(Data extracts Opens)

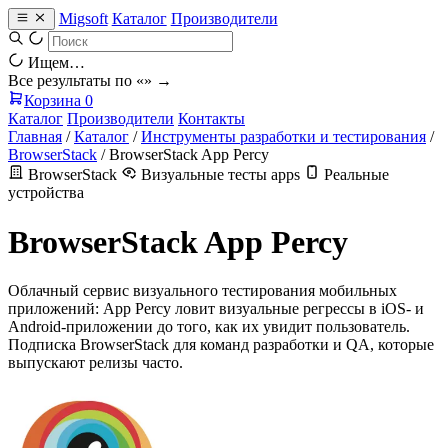
Migsoft
Каталог
Производители
Ищем…
Все результаты по «
» →
Корзина
0
Каталог
Производители
Контакты
Главная
/
Каталог
/
Инструменты разработки и тестирования
/
BrowserStack
/
BrowserStack App Percy
BrowserStack
Визуальные тесты apps
Реальные
устройства
BrowserStack App Percy
Облачный сервис визуального тестирования мобильных
приложений: App Percy ловит визуальные регрессы в iOS- и
Android-приложении до того, как их увидит пользователь.
Подписка BrowserStack для команд разработки и QA, которые
выпускают релизы часто.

(Data extracts Closes)

Quote the listing above in full, except for the pictures.

• **Solution for this problem**
Migsoft
Каталог
Производители
Ищем…
Все результаты по «
» →
Корзина
0
Каталог
Производители
Контакты
Главная
/
Каталог
/
Инструменты разработки и тестирования
/
BrowserStack
/
BrowserStack App Percy
BrowserStack
Визуальные тесты apps
Реальные
устройства
BrowserStack App Percy
Облачный сервис визуального тестирования мобильных
приложений: App Percy ловит визуальные регрессы в iOS- и
Android-приложении до того, как их увидит пользователь.
Подписка BrowserStack для команд разработки и QA, которые
выпускают релизы часто.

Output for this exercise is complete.